Citons également James D. Watson au sujet de la pensée de Francis Crick (tous deux sont les co-découvreurs de la structure de l’ADN en 1953) :

« Le moment est venu de se demander comment le flux de l’information ADN → ARN → protéines a simplement commencé.

Ici, Francis [Crick] était à nouveau très en avance sur son temps. En 1968, il a fait valoir que l’ARN doit avoir été la première molécule génétique, suggérant en outre que l’ARN, en plus d’agir comme un modèle, pourrait également agir comme une enzyme et, ce faisant, catalyser sa propre auto-réplication. » (Prologue : Early Speculations and Facts about RNA Templates)

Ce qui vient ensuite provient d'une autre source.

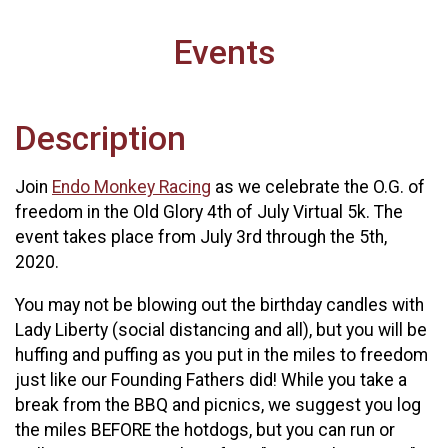
Events
Description
Join
Endo Monkey Racing
as we celebrate the O.G. of
freedom in the Old Glory 4th of July Virtual 5k. The
event takes place from July 3rd through the 5th,
2020.
You may not be blowing out the birthday candles with
Lady Liberty (social distancing and all), but you will be
huffing and puffing as you put in the miles to freedom
just like our Founding Fathers did! While you take a
break from the BBQ and picnics, we suggest you log
the miles BEFORE the hotdogs, but you can run or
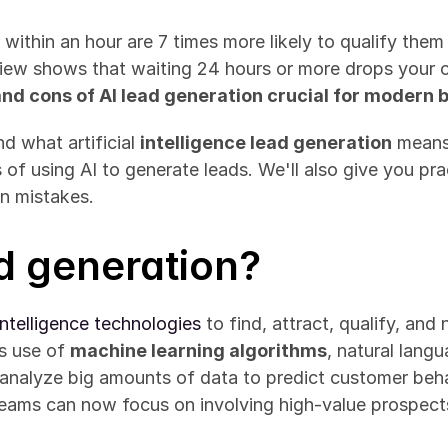
within an hour are 7 times more likely to qualify them
ew shows that waiting 24 hours or more drops your ch
and cons of AI lead generation crucial for modern 
d what artificial 
intelligence lead generation
 means 
f using AI to generate leads. We'll also give you prac
n mistakes.
ad generation?
l intelligence technologies
 to find, attract, qualify, and
s use of 
machine learning algorithms
, natural lang
s analyze big amounts of data to predict customer beh
eams can now focus on involving high-value prospects 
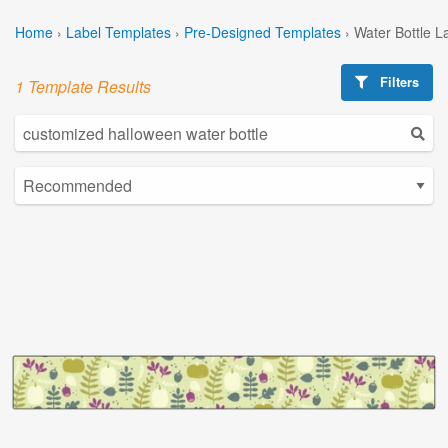
Home
›
Label Templates
›
Pre-Designed Templates
›
Water Bottle L
Filters
1 Template Results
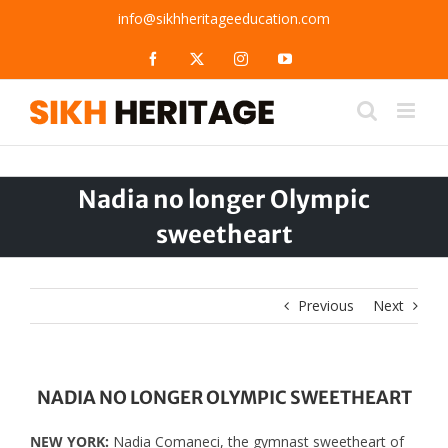
Skip
info@sikhheritageeducation.com
to
content
Facebook
X
Instagram
YouTube
Nadia no longer Olympic
sweetheart
Previous
Next
NADIA NO LONGER OLYMPIC SWEETHEART
NEW YORK:
Nadia Comaneci, the gymnast sweetheart of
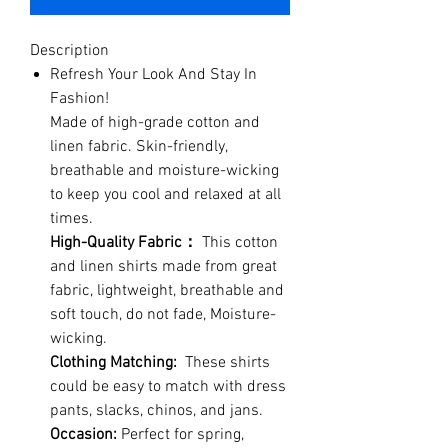
Description
Refresh Your Look And Stay In
Fashion!
Made of high-grade cotton and
linen fabric. Skin-friendly,
breathable and moisture-wicking
to keep you cool and relaxed at all
times.
High-Quality Fabric：
This cotton
and linen shirts made from great
fabric, lightweight, breathable and
soft touch, do not fade, Moisture-
wicking.
Clothing Matching:
These shirts
could be easy to match with dress
pants, slacks, chinos, and jans.
Occasion:
Perfect for spring,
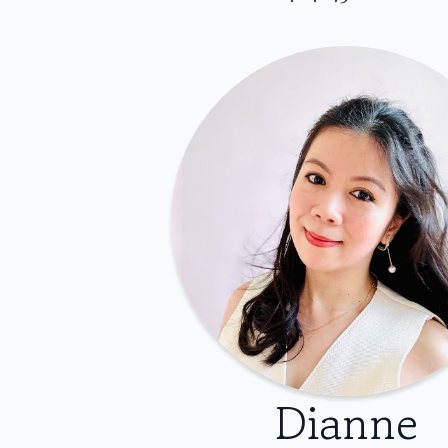
Dianne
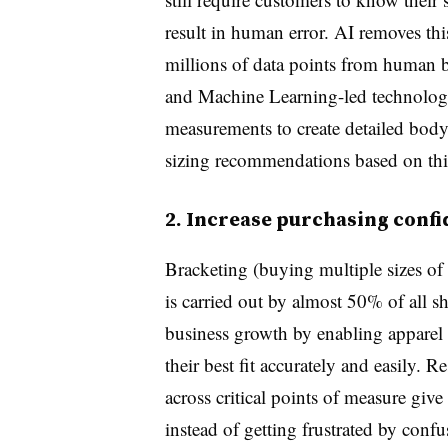
result in human error. AI removes th
millions of data points from human 
and Machine Learning-led technologi
measurements to create detailed body 
sizing recommendations based on thi
2. Increase purchasing conf
Bracketing (buying multiple sizes of t
is carried out by almost 50% of all s
business growth by enabling apparel
their best fit accurately and easily. Re
across critical points of measure give
instead of getting frustrated by confu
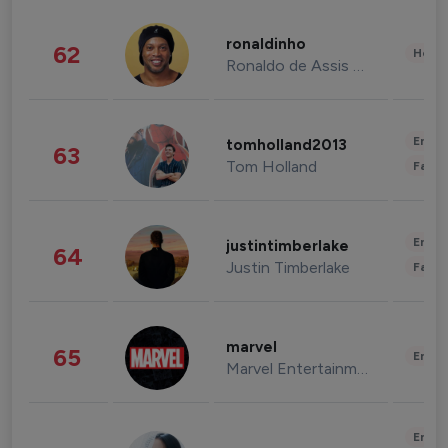
ronaldinho
62
Healt
Ronaldo de Assis Moreira
Enter
tomholland2013
63
Tom Holland
Fashi
Enter
justintimberlake
64
Justin Timberlake
Fashi
marvel
65
Enter
Marvel Entertainment
Enter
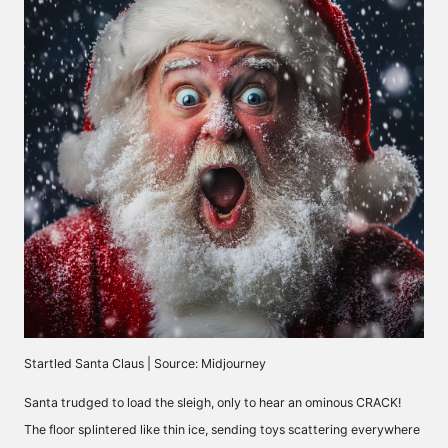
Startled Santa Claus | Source: Midjourney
Santa trudged to load the sleigh, only to hear an ominous CRACK!
The floor splintered like thin ice, sending toys scattering everywhere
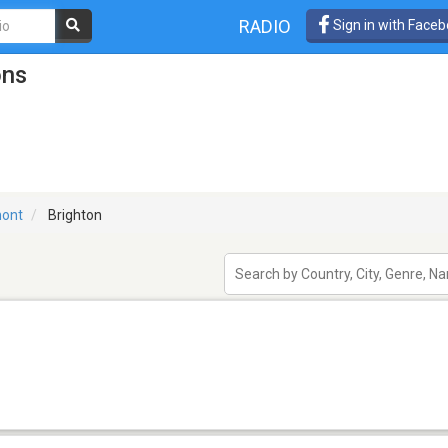
RADIO
Sign in with Face
ons
ont
Brighton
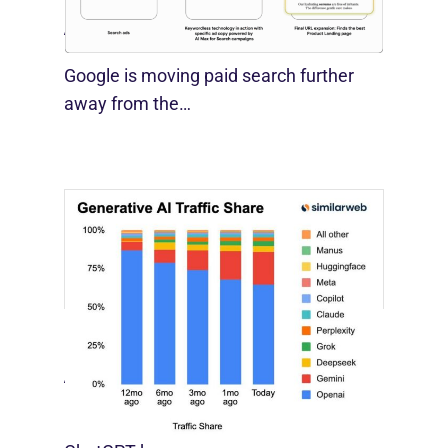
August 10, 2026
Google is moving paid search further
away from the…
[STUDY] Google Closes In On ChatGPT
August 4, 2026
For much of the past three years,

Mais alors, pourquoi ne pas penser que les protéines sont venus en premier ? Parce que les protéines sont produites selon les instructions de l’ADN et la réplication de l’ADN est basée sur les protéines.

Donc, il y a l’ARN, qui est une clé. Savoir de qui il est la clé, telle est la question, et c’est la question de la cellule et de la bactérie.